Q Despite trying my best to be courteous on the road, once in a while, I do find myself having done something wrong like cutting someone off. Is there a universally understood sign to signal to the other driver that I realize I messed up and that I am sorry?
A The National Motorists Association recommends that you hold two fingers in a “V” position with your palm out to convey an apology. I’m not sure that would be clear to me and I fear that raising a finger or two could be taken the wrong way. On the very few occasions where I’ve needed to apologize, I simply frown and mouth the word “sorry.” A friendly wave can also signal regret (as well as thanks).
Bill-the-AARP-Training-Guy often would take one hand, slap his head and say out loud: “Sorry, but I’m old.” He said it worked.
Q The horn is outdated! Automakers have ignored this dinosaur car part for too long. We need buttons in the middle of the steering wheel with presets, blasting out from engine compartment speaker:
1: Excuse me.
2: Sorry, my fault.
3: Hey, please be careful!
4: I’m calling 911.
A And …
Q I was heading north on Highway 85 in the carpool lane when out of the corner of my eye I noticed someone shaking, seemingly uncontrollably. I quickly realized that his spastic hand gestures and the presumably vile words that he was mouthing at me were due to him believing I was riding solo in the carpool lane.
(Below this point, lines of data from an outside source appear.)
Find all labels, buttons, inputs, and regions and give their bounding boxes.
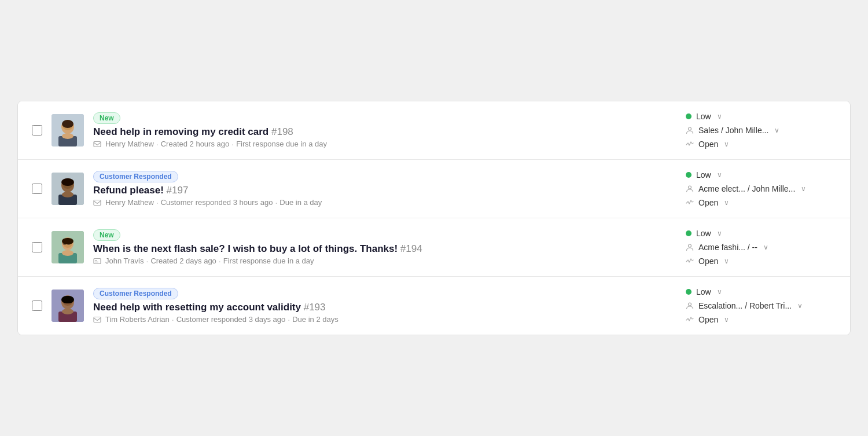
team-label: Acme elect... / John Mille...	[698, 184, 795, 193]
ticket-checkbox[interactable]	[32, 125, 42, 135]
team-action[interactable]: Sales / John Mille... ∨	[686, 126, 779, 135]
ticket-meta: Henry Mathew · Created 2 hours ago · Fir…	[93, 140, 676, 149]
ticket-meta1: Customer responded 3 days ago	[176, 315, 286, 324]
ticket-meta2: Due in 2 days	[292, 315, 339, 324]
svg-rect-14	[94, 200, 101, 205]
person-icon	[686, 185, 694, 193]
ticket-checkbox[interactable]	[32, 184, 42, 194]
chevron-icon: ∨	[717, 112, 722, 120]
ticket-title: Need help with resetting my account vali…	[93, 302, 676, 313]
ticket-checkbox[interactable]	[32, 242, 42, 252]
ticket-list: New Need help in removing my credit card…	[17, 101, 851, 335]
ticket-meta: Tim Roberts Adrian · Customer responded …	[93, 315, 676, 324]
ticket-actions: Low ∨ Acme fashi... / -- ∨ Open ∨	[686, 229, 836, 266]
person-icon	[686, 126, 694, 134]
ticket-title: When is the next flash sale? I wish to b…	[93, 243, 676, 255]
meta-icon	[93, 316, 101, 324]
ticket-actions: Low ∨ Acme elect... / John Mille... ∨ Op…	[686, 170, 836, 207]
team-label: Sales / John Mille...	[698, 126, 768, 135]
dot-separator: ·	[288, 315, 290, 324]
dot-separator: ·	[156, 198, 159, 207]
ticket-title: Refund please! #197	[93, 185, 676, 196]
ticket-actions: Low ∨ Escalation... / Robert Tri... ∨ Op…	[686, 287, 836, 324]
chevron-icon: ∨	[724, 199, 729, 207]
chevron-icon: ∨	[724, 316, 729, 324]
status-label: Open	[698, 198, 718, 207]
person-icon	[686, 302, 694, 310]
ticket-avatar	[52, 231, 84, 263]
ticket-avatar	[52, 114, 84, 146]
svg-rect-13	[61, 178, 74, 186]
svg-point-28	[689, 244, 692, 247]
team-action[interactable]: Escalation... / Robert Tri... ∨	[686, 301, 803, 310]
ticket-actions: Low ∨ Sales / John Mille... ∨ Open ∨	[686, 112, 836, 149]
ticket-main: New When is the next flash sale? I wish …	[93, 229, 676, 266]
priority-action[interactable]: Low ∨	[686, 229, 722, 238]
ticket-id: #193	[304, 302, 326, 313]
status-label: Open	[698, 257, 718, 266]
ticket-id: #197	[167, 185, 189, 196]
chevron-icon: ∨	[717, 288, 722, 296]
ticket-row[interactable]: New Need help in removing my credit card…	[18, 101, 850, 160]
person-icon	[686, 243, 694, 251]
svg-point-7	[689, 127, 692, 130]
priority-label: Low	[696, 229, 711, 238]
ticket-checkbox[interactable]	[32, 301, 42, 311]
svg-point-36	[689, 303, 692, 306]
dot-separator: ·	[156, 140, 159, 149]
ticket-main: Customer Responded Need help with resett…	[93, 288, 676, 324]
priority-action[interactable]: Low ∨	[686, 112, 722, 121]
meta-icon	[93, 199, 101, 207]
meta-icon	[93, 257, 101, 265]
status-label: Open	[698, 315, 718, 324]
ticket-meta2: First response due in a day	[236, 140, 327, 148]
activity-icon	[686, 199, 694, 207]
status-action[interactable]: Open ∨	[686, 198, 729, 207]
ticket-meta2: Due in a day	[279, 198, 322, 207]
ticket-title: Need help in removing my credit card #19…	[93, 126, 676, 138]
ticket-main: New Need help in removing my credit card…	[93, 112, 676, 149]
chevron-icon: ∨	[724, 257, 729, 265]
priority-dot	[686, 113, 692, 119]
ticket-contact: Tim Roberts Adrian	[105, 315, 170, 324]
team-action[interactable]: Acme elect... / John Mille... ∨	[686, 184, 806, 193]
ticket-contact: Henry Mathew	[105, 198, 154, 207]
activity-icon	[686, 316, 694, 324]
priority-action[interactable]: Low ∨	[686, 170, 722, 179]
chevron-icon: ∨	[797, 302, 803, 310]
dot-separator: ·	[219, 257, 221, 266]
status-action[interactable]: Open ∨	[686, 257, 729, 266]
chevron-icon: ∨	[724, 140, 729, 148]
ticket-badge: Customer Responded	[93, 171, 178, 182]
svg-point-33	[62, 309, 73, 314]
activity-icon	[686, 140, 694, 148]
status-action[interactable]: Open ∨	[686, 140, 729, 149]
team-label: Escalation... / Robert Tri...	[698, 301, 792, 310]
dot-separator: ·	[146, 257, 148, 266]
svg-point-4	[62, 133, 73, 139]
chevron-icon: ∨	[801, 185, 806, 193]
ticket-meta2: First response due in a day	[223, 257, 314, 265]
team-label: Acme fashi... / --	[698, 243, 757, 252]
ticket-id: #194	[400, 243, 422, 254]
priority-label: Low	[696, 112, 711, 121]
ticket-avatar	[52, 290, 84, 322]
team-action[interactable]: Acme fashi... / -- ∨	[686, 243, 768, 252]
svg-point-20	[62, 250, 73, 256]
status-label: Open	[698, 140, 718, 149]
meta-icon	[93, 140, 101, 148]
priority-dot	[686, 172, 692, 178]
ticket-row[interactable]: New When is the next flash sale? I wish …	[18, 218, 850, 277]
ticket-row[interactable]: Customer Responded Refund please! #197 H…	[18, 160, 850, 218]
chevron-icon: ∨	[717, 171, 722, 179]
priority-action[interactable]: Low ∨	[686, 287, 722, 296]
ticket-badge: New	[93, 229, 120, 241]
ticket-row[interactable]: Customer Responded Need help with resett…	[18, 277, 850, 335]
chevron-icon: ∨	[774, 126, 779, 134]
ticket-meta1: Created 2 days ago	[150, 257, 216, 265]
ticket-meta: John Travis · Created 2 days ago · First…	[93, 257, 676, 266]
ticket-meta1: Customer responded 3 hours ago	[161, 198, 273, 207]
chevron-icon: ∨	[717, 229, 722, 237]
status-action[interactable]: Open ∨	[686, 315, 729, 324]
ticket-badge: Customer Responded	[93, 288, 178, 299]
Of course, I’m no carpool cheat. My 3-year-old was safely strapped in his car seat in the back. I drove on hoping my impressionable child doesn’t start making obscene hand gesture at innocent people.
My question: How often does this happen? Does anyone have any suggestions on how to avoid it?
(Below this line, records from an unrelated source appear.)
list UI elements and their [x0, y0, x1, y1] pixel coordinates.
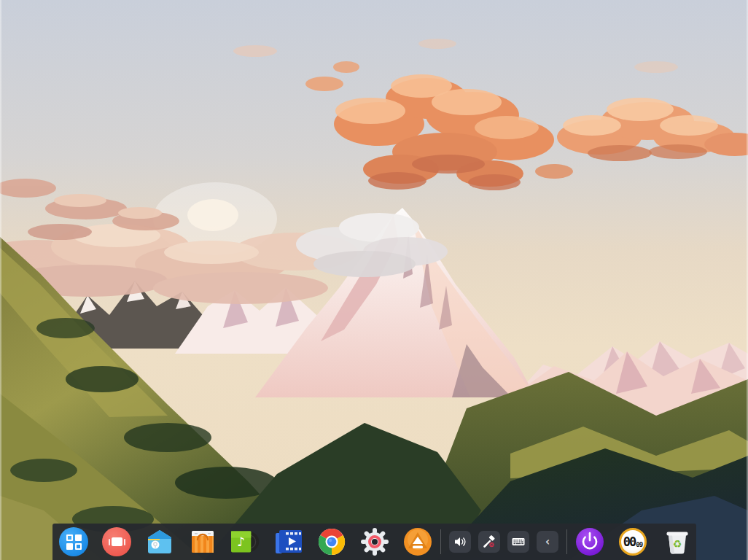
dock-clock[interactable]: 00 09: [619, 528, 647, 556]
power-icon: [576, 528, 604, 556]
desktop[interactable]: ♪: [0, 0, 748, 560]
tray-network-button[interactable]: [478, 531, 500, 553]
clock-hours: 00: [623, 536, 635, 548]
clock-minutes: 09: [636, 542, 642, 548]
file-manager-icon: [146, 528, 174, 556]
multitasking-view-icon: [102, 527, 131, 556]
dock-app-music[interactable]: ♪: [231, 527, 260, 556]
dock-power-button[interactable]: [576, 528, 604, 556]
dock: ♪: [52, 524, 696, 560]
clock-face: 00 09: [619, 528, 647, 556]
dock-app-movie[interactable]: [274, 527, 303, 556]
dock-app-control-center[interactable]: [360, 527, 389, 556]
dock-app-area: ♪: [59, 527, 432, 556]
tray-keyboard-button[interactable]: [507, 531, 529, 553]
dock-separator-2: [566, 529, 567, 554]
google-chrome-icon: [317, 527, 346, 556]
dock-app-launcher[interactable]: [59, 527, 88, 556]
tray-volume-button[interactable]: [449, 531, 471, 553]
app-store-icon: [190, 529, 216, 555]
dock-app-disk-mount[interactable]: [403, 527, 432, 556]
dock-app-multitasking-view[interactable]: [102, 527, 131, 556]
recycle-glyph: ♻: [673, 538, 682, 550]
keyboard-icon: [511, 534, 526, 549]
dock-app-google-chrome[interactable]: [317, 527, 346, 556]
svg-text:♪: ♪: [237, 534, 245, 549]
music-icon: ♪: [231, 528, 260, 556]
movie-icon: [274, 529, 303, 555]
dock-app-app-store[interactable]: [188, 527, 217, 556]
volume-icon: [453, 535, 467, 548]
network-disconnected-icon: [483, 535, 496, 548]
disk-mount-eject-icon: [403, 527, 432, 556]
chevron-left-icon: ‹: [545, 537, 550, 548]
dock-tray-area: ‹: [449, 531, 558, 553]
launcher-icon: [59, 527, 88, 556]
dock-trash[interactable]: ♻: [663, 527, 691, 556]
wallpaper-image: [0, 0, 748, 560]
trash-icon: ♻: [664, 528, 690, 556]
tray-collapse-button[interactable]: ‹: [537, 531, 558, 553]
dock-app-file-manager[interactable]: [145, 527, 174, 556]
dock-separator-1: [440, 529, 441, 554]
screen-edge-highlight-left: [0, 0, 1, 560]
control-center-icon: [360, 527, 389, 556]
dock-plugin-area: 00 09 ♻: [576, 527, 691, 556]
A Get a “Kid On Board” bumper sticker perhaps?
Q So many times I have moved into the fast lane, only the driver ahead of me is poking along at 55 mph and holding up traffic. How do I get them to either speed up or move into a slower lane?
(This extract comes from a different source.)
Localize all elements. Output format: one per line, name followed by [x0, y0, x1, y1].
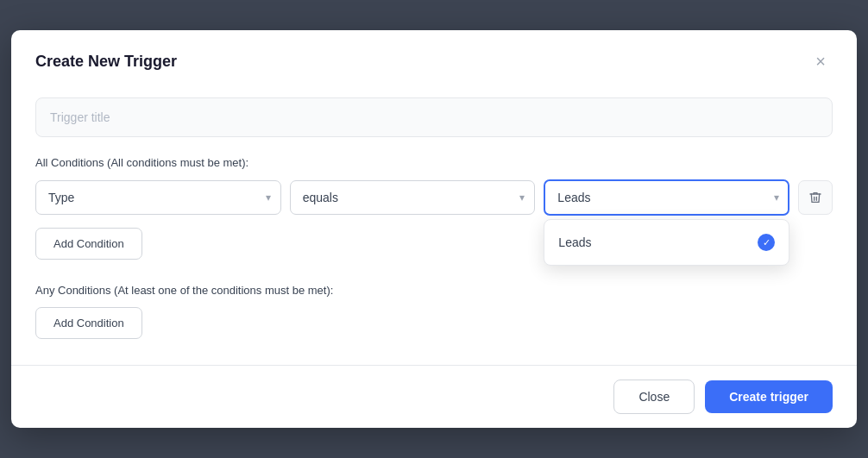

A Try turning your left directional light on and off, four to six blinks at a time. If the road boulder does not respond, briefly flash your headlights. And if that doesn’t word, back off and move right when safe to do so and then pass.
Now, to the best way to signal another driver.
Q You have touched base on the importance of using blinkers in the past, but I feel people need a few reminders about them. I live in Stockton and work in Union City, and I commute four days a week. So I see a lot of “wonderful” drivers. Please do not honk, gesture inappropriately or get very close to me because I did not let you into my lane. If you use your blinker I will gladly free up some space for you. As I would hope everyone would do when possible.
But I am not a mind reader. If I can’t see a clear indication that you need to change lanes (your blinker!), how am I supposed to know to give you space?
A Send me your address and I’ll send you a Roadshow bumper sticker that says, “Be a thinker. Use your blinker.”